Stable isotope measurements have been increasingly used as a method to obtain information on relationships between plants and their environment (Dawson et al., 2002). Stable isotopes are seen as a powerful tool for advancing our knowledge on stock cycling and, nitrogen and carbon isotopic compositions have provided key insights into biogeochemical interactions between plants, soils and the atmosphere (Robinson, 2001). For the stable isotope measurements, the δ13C isotopic signature has been used successfully to disentangle physiological, ecological and biogeochemical processes and, δ15N studies have significantly improved our knowledge on nitrogen cycling pathways and nitrogen acquisition by plants (Vallano and Sparks, 2008).

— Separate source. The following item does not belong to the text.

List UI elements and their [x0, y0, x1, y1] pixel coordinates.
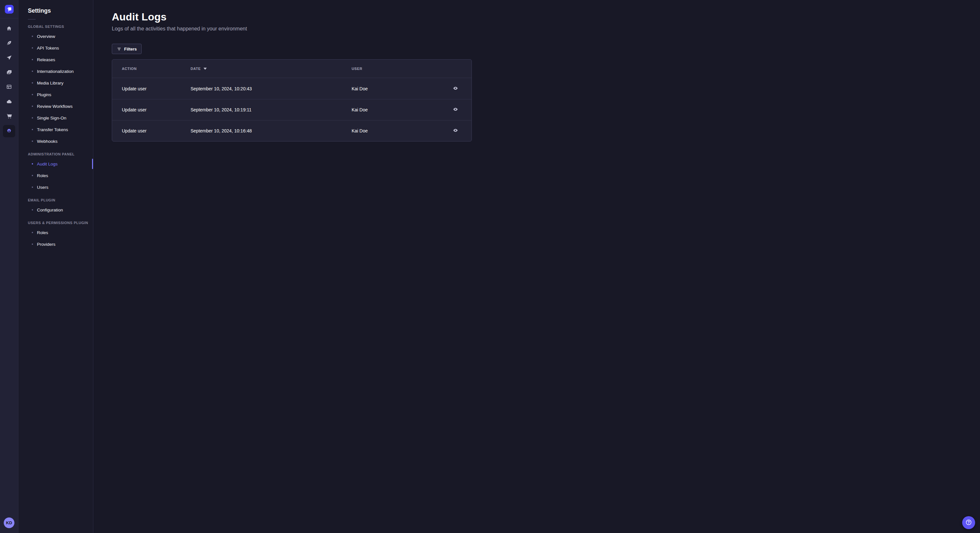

For the stable isotope measurements, traditional laboratory methods using isotope analysis are accurate and reliable, but usually time-consuming and expensive. Near-infrared spectroscopy (NIRS) analysis provides rapid, accurate and less expensive estimation. NIRS have been made to estimate herbage parameters using statistical methods such as multiple linear regression and partial least square regression (PLSR). PLSR uses all available wavebands in multivariate calibration for quantitative analysis of the spectral data. However, previous studies indicated that PLSR with waveband selection might improve their predictive accuracy in multivariate calibration at laboratory (Leardi, 2000) and the selection of appropriate wavelengths can refine the predictive accuracy of the PLS model by optimizing important spectral wavebands both in laboratory NIRS (Jiang et al., 2002). To optimize important spectral wavebands by wavelength selection, genetic algorithms (GA) is widely used, because GA has the ability to simulate the natural evolution of an individual and GA is well suited for solving variable subset selection problems (Ding et al., 1998).

Barley and pea mixture is one of the most important forage species for livestock farming in Korea. To investigate nitrogen fixation and transfer in barley and pea mixture, stable isotope measurements was widely used. However, there was no research to estimate stable isotope in barley and pea mixture using NIRS in Korea. The aim of this study was to investigate performance of NIRS with PLSR using genetic algorithms based wavelength selection (GA-PLSR) and compare with PLSR without wavelength selection (FS-PLSR) for the estimation of δ15N and δ13C in barley and pea mixture.